» **Source data**:

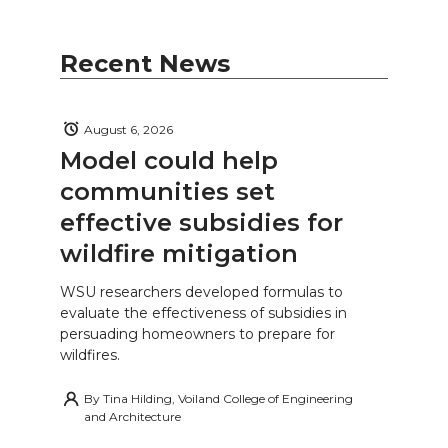
Recent News
August 6, 2026
Model could help
communities set
effective subsidies for
wildfire mitigation
WSU researchers developed formulas to
evaluate the effectiveness of subsidies in
persuading homeowners to prepare for
wildfires.
By
Tina Hilding, Voiland College of Engineering
and Architecture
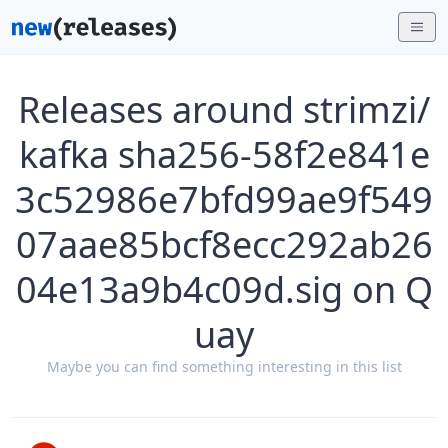
Releases around strimzi/
kafka sha256-58f2e841e
3c52986e7bfd99ae9f549
07aae85bcf8ecc292ab26
04e13a9b4c09d.sig on Q
uay
Maybe you can find something interesting in this list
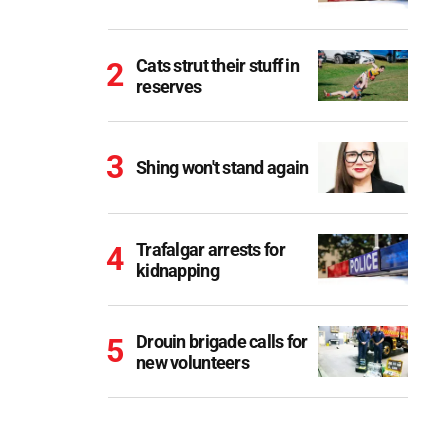
Cats strut their stuff in
reserves
Shing won't stand again
Trafalgar arrests for
kidnapping
Drouin brigade calls for
new volunteers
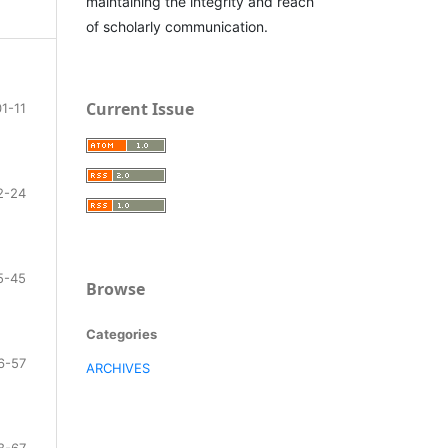
maintaining the integrity and reach
of scholarly communication.
Current Issue
01-11
2-24
5-45
Browse
Categories
6-57
ARCHIVES
8-67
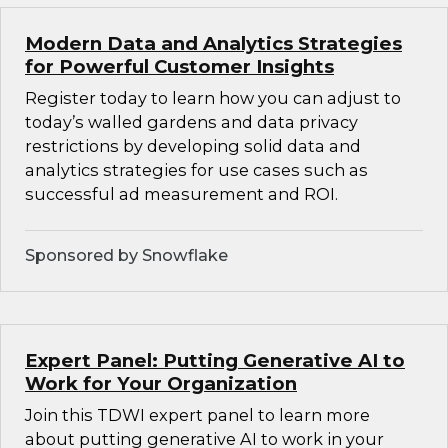
Modern Data and Analytics Strategies
for Powerful Customer Insights
Register today to learn how you can adjust to
today’s walled gardens and data privacy
restrictions by developing solid data and
analytics strategies for use cases such as
successful ad measurement and ROI.
Sponsored by Snowflake
Expert Panel: Putting Generative AI to
Work for Your Organization
Join this TDWI expert panel to learn more
about putting generative AI to work in your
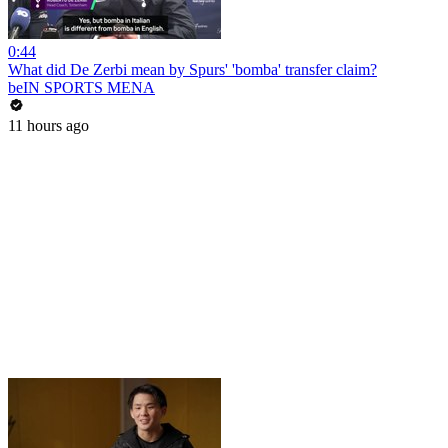
0:44
What did De Zerbi mean by Spurs' 'bomba' transfer claim?
beIN SPORTS MENA
11 hours ago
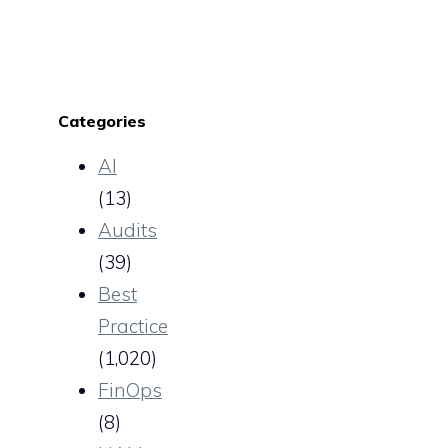
Categories
AI
(13)
Audits
(39)
Best
Practice
(1,020)
FinOps
(8)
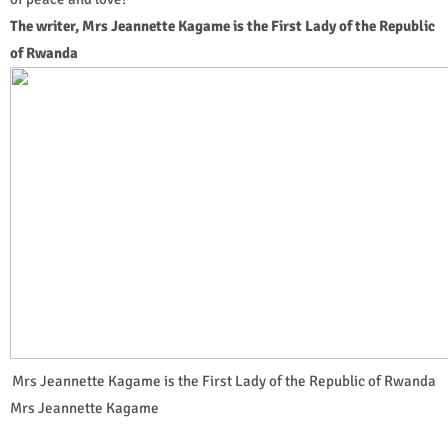
The writer, Mrs Jeannette Kagame is the First Lady of the Republic
of Rwanda
Mrs Jeannette Kagame is the First Lady of the Republic of Rwanda
Mrs Jeannette Kagame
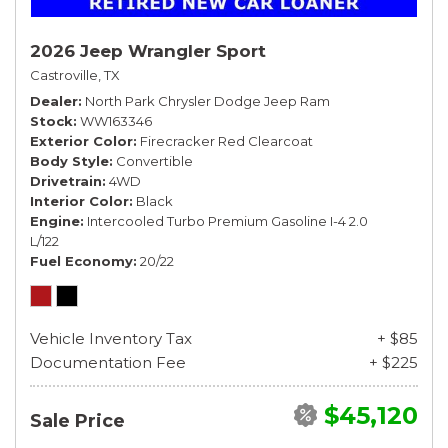
2026 Jeep Wrangler Sport
Castroville, TX
Dealer
North Park Chrysler Dodge Jeep Ram
Stock
WW163346
Exterior Color
Firecracker Red Clearcoat
Body Style
Convertible
Drivetrain
4WD
Interior Color
Black
Engine
Intercooled Turbo Premium Gasoline I-4 2.0
L/122
Fuel Economy
20/22
Vehicle Inventory Tax
+ $85
Documentation Fee
+ $225
$45,120
Sale Price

» **Problem details**: Each line above should be written out again unchanged; no images are to be carried over.

» **Output**:
Recent News
August 6, 2026
Model could help
communities set
effective subsidies for
wildfire mitigation
WSU researchers developed formulas to
evaluate the effectiveness of subsidies in
persuading homeowners to prepare for
wildfires.
By
Tina Hilding, Voiland College of Engineering
and Architecture
Releases around strimzi/
kafka sha256-58f2e841e
3c52986e7bfd99ae9f549
07aae85bcf8ecc292ab26
04e13a9b4c09d.sig on Q
uay
Maybe you can find something interesting in this list
Cats strut their stuff in
reserves
Shing won't stand again
Trafalgar arrests for
kidnapping
Drouin brigade calls for
new volunteers
maintaining the integrity and reach
of scholarly communication.
Current Issue
01-11
2-24
5-45
Browse
Categories
6-57
ARCHIVES
8-67
Modern Data and Analytics Strategies
for Powerful Customer Insights
Register today to learn how you can adjust to
today’s walled gardens and data privacy
restrictions by developing solid data and
analytics strategies for use cases such as
successful ad measurement and ROI.
Sponsored by Snowflake
Expert Panel: Putting Generative AI to
Work for Your Organization
Join this TDWI expert panel to learn more
about putting generative AI to work in your
0:44
What did De Zerbi mean by Spurs' 'bomba' transfer claim?
beIN SPORTS MENA
11 hours ago
Categories
AI
(13)
Audits
(39)
Best
Practice
(1,020)
FinOps
(8)
The writer, Mrs Jeannette Kagame is the First Lady of the Republic
of Rwanda
Mrs Jeannette Kagame is the First Lady of the Republic of Rwanda
Mrs Jeannette Kagame
2026 Jeep Wrangler Sport
Castroville, TX
Dealer
North Park Chrysler Dodge Jeep Ram
Stock
WW163346
Exterior Color
Firecracker Red Clearcoat
Body Style
Convertible
Drivetrain
4WD
Interior Color
Black
Engine
Intercooled Turbo Premium Gasoline I-4 2.0
L/122
Fuel Economy
20/22
Vehicle Inventory Tax
+ $85
Documentation Fee
+ $225
$45,120
Sale Price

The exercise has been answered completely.